Task details
From the data below, copy each line that includes the word "wnętrze".

Page-level text extractions
┌──

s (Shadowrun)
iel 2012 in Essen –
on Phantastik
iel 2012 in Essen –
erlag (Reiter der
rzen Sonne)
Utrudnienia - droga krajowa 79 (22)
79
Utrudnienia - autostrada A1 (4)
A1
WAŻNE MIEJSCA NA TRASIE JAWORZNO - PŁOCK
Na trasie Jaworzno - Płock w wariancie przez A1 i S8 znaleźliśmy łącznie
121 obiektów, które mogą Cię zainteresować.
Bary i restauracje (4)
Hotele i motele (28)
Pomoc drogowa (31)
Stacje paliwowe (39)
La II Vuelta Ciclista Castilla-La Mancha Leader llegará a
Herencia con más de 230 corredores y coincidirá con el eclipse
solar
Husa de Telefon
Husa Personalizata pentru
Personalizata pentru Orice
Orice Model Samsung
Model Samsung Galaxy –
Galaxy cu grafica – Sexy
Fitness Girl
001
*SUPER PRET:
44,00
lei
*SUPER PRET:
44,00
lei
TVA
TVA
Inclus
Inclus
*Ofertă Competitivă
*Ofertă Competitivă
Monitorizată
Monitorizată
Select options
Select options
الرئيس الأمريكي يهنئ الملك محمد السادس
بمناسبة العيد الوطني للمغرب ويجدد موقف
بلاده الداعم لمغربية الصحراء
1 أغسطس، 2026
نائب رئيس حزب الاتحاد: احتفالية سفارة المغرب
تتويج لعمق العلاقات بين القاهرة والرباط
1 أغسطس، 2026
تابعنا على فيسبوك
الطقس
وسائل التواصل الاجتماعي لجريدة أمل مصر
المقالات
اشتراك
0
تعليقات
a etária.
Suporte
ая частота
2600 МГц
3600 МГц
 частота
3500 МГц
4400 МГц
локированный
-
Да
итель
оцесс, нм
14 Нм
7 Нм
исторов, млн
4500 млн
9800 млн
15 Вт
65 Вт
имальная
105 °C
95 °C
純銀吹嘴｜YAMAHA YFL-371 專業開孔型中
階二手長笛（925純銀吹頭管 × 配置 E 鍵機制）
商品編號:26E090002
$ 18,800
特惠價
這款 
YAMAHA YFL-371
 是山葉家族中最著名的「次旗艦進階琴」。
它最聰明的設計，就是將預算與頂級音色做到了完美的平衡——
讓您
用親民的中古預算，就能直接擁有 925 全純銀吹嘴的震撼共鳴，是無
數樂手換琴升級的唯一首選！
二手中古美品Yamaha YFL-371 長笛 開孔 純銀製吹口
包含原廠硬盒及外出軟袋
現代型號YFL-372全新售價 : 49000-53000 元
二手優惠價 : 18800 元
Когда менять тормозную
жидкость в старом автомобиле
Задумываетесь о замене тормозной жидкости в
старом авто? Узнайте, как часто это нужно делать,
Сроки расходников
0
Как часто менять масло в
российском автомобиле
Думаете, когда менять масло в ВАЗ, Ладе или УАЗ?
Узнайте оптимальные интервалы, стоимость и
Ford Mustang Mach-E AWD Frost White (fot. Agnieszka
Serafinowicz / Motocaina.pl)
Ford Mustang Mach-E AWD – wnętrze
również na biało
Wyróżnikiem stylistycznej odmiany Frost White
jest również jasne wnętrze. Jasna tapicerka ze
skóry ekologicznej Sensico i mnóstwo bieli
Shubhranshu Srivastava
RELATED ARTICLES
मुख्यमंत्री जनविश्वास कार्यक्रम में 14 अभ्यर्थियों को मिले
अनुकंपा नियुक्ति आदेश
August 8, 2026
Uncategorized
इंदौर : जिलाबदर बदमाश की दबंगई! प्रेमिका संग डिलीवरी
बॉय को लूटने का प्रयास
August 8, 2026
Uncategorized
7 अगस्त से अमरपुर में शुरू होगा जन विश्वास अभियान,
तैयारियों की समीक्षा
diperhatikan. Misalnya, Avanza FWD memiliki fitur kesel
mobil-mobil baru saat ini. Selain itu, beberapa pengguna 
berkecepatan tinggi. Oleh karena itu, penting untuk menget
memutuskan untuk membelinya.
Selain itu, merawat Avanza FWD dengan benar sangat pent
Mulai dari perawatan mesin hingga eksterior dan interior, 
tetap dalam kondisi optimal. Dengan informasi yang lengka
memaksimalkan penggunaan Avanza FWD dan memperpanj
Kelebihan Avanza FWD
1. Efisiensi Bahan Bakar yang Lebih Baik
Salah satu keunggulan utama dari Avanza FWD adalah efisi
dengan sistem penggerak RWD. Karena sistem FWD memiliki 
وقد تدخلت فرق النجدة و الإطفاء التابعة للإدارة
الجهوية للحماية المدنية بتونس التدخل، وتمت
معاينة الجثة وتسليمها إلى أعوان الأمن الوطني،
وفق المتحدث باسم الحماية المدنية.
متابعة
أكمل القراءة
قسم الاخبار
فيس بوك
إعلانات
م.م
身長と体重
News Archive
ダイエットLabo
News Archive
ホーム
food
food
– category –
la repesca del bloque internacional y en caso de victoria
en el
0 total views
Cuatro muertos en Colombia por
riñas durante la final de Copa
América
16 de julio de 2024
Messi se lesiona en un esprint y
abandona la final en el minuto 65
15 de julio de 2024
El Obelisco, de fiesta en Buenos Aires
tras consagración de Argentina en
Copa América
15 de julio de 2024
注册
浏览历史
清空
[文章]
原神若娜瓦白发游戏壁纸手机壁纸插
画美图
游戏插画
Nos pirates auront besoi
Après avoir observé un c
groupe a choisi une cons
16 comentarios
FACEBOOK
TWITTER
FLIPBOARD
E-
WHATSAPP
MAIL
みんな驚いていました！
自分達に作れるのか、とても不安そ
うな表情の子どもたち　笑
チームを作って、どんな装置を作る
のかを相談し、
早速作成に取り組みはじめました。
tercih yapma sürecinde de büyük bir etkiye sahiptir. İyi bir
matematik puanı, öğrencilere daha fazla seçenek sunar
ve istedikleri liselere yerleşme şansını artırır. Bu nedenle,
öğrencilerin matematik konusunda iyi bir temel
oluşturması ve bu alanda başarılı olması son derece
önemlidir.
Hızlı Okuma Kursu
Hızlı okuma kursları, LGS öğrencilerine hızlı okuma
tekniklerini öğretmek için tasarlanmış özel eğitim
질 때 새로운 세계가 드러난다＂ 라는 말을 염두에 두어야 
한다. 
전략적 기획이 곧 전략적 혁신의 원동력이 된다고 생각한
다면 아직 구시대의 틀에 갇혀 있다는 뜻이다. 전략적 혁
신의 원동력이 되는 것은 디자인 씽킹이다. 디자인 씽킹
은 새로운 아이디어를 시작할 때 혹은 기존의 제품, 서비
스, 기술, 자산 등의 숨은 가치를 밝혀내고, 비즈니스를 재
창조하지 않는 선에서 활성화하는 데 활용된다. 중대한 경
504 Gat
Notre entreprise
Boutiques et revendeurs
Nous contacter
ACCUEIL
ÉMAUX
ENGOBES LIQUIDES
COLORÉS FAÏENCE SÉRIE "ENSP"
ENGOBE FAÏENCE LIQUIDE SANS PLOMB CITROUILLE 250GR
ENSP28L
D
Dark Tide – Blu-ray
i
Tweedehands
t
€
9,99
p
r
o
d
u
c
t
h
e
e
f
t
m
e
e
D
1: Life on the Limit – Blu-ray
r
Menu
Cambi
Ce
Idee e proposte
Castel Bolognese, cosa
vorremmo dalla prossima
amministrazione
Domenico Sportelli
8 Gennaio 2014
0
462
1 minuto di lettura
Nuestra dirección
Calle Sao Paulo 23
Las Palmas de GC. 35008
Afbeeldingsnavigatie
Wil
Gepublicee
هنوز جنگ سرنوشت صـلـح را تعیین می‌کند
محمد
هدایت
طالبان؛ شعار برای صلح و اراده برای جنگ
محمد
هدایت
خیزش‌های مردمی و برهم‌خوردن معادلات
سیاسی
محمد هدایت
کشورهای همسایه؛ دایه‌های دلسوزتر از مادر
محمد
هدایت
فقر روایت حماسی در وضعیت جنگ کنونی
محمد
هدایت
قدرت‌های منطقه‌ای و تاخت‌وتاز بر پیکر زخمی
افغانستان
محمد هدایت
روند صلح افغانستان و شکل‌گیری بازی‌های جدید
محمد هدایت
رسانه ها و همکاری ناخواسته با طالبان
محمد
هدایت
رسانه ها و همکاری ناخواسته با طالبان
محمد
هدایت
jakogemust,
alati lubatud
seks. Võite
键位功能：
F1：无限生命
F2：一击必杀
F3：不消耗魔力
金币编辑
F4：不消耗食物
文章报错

└──

Solution to this exercise
Ford Mustang Mach-E AWD – wnętrze
jest również jasne wnętrze. Jasna tapicerka ze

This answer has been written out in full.